We've compared total migration time of SB-OSC and gh-ost on following conditions:

  • Table C with ~200M rows
  • Aurora MySQL v3 cluster, r6g.8xlarge instance
  • 2 secondary indexes
  • batch_size (chunk-size for gh-ost): 50000
  • (gh-ost) --allow-on-master

w/o traffic

Tool Total Migration Time CPU Utilization (%)
SB-OSC 22m 60.6
gh-ost 1h 52m 19.7

w/ traffic

Traffic was generated only to table C during the migration. (~1.0K inserts/s, ~0.33K updates/s, ~0.33K deletes/s)

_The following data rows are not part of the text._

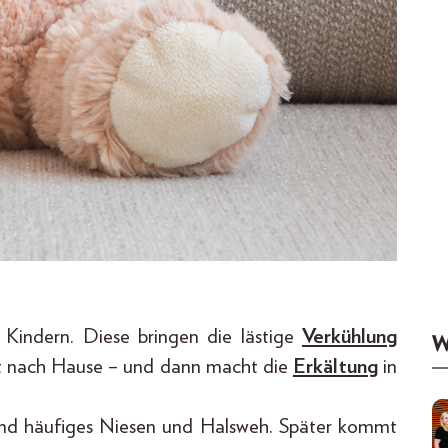
i Kindern. Diese bringen die lästige
Verkühlung
W
it nach Hause – und dann macht die
Erkältung
in
sind häufiges Niesen und Halsweh. Später kommt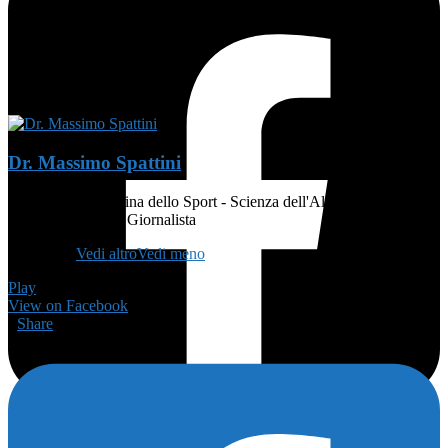
Dr. Massimo Spattini
MEDICO - Medicina dello Sport - Scienza dell'Alimentazione e
Dietetica - Atleta - Giornalista
👨🏻‍🏫
...
Vedi altro
Vedi meno
Play
View on Facebook
·
Share
175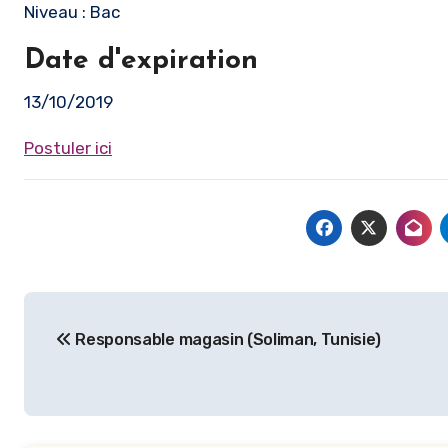
Niveau : Bac
Date d'expiration
13/10/2019
Postuler ici
Navigation
Responsable magasin (Soliman, Tunisie)
de
l’article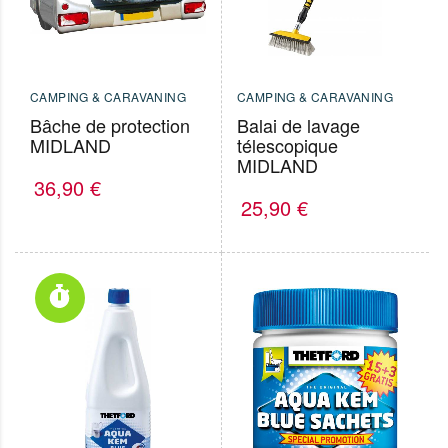
CAMPING & CARAVANING
CAMPING & CARAVANING
Bâche de protection
Balai de lavage
MIDLAND
télescopique
MIDLAND
36,90
€
25,90
€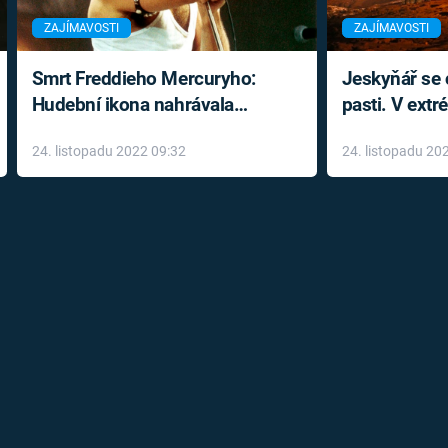
ZAJÍMAVOSTI
ZAJÍMAVOSTI
Smrt Freddieho Mercuryho:
Jeskyňář se c
Hudební ikona nahrávala
pasti. V ext
až do konce života a odmítala
prožil noční
24. listopadu 2022 09:32
24. listopadu 20
léky
klaustrofobi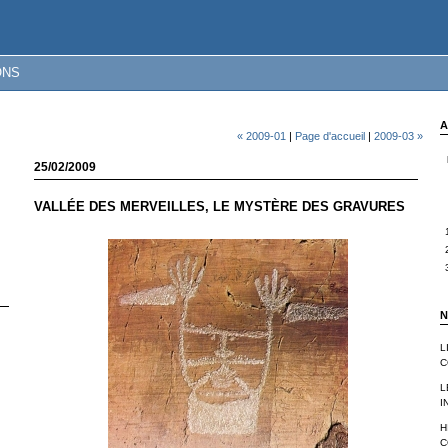
ONS
A
« 2009-01
|
Page d'accueil
|
2009-03 »
25/02/2009
VALLÉE DES MERVEILLES, LE MYSTÈRE DES GRAVURES
N
L
C
L
I
H
C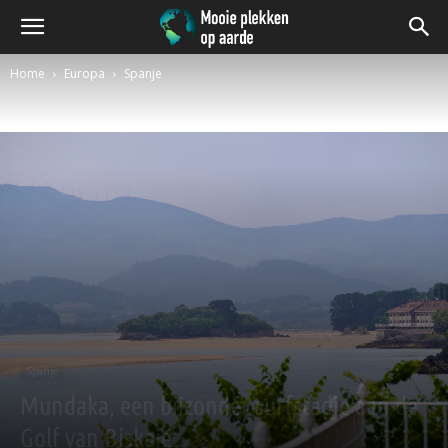
Home
Europa
Spanje
Spanje
Mundaka, een bijzonder surfstadje aan de
Golf van Biskaje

Tool Total Migration Time CPU Utilization (%)
SB-OSC 27m 62.7
gh-ost 1d+ 27.4

For gh-ost, we interrupted the migration at 50% (~12h) since ETA kept increasing.

Limitations

  • Necessity of Integer Primary Keys SB-OSC performs multithreading based on integer primary keys (PKs) during the bulk import phase. This approach, designed around batch processing and other operations utilizing integer PKs, means SB-OSC cannot be used with tables that do not have integer PKs.

  • Updates on Primary Key SB-OSC replicates records from the original table based on the PK for applying DML events. Therefore, if updates occur on the table's PK, it can be challenging to guarantee data integrity.

  • Binlog Resolution SB-OSC is limited by the fact that binlog's resolution is in seconds. While this doesn't significantly impact most scenarios due to SB-OSC's design, it can affect the logic based on timestamps when excessive events occur within a second.

  • Reduced Efficiency for Small Tables For small tables, the initial table creation, chunk creation, and the multi-stage process of SB-OSC can act as overhead, potentially slowing down the overall speed. Therefore, applying SB-OSC to small tables may not be as effective.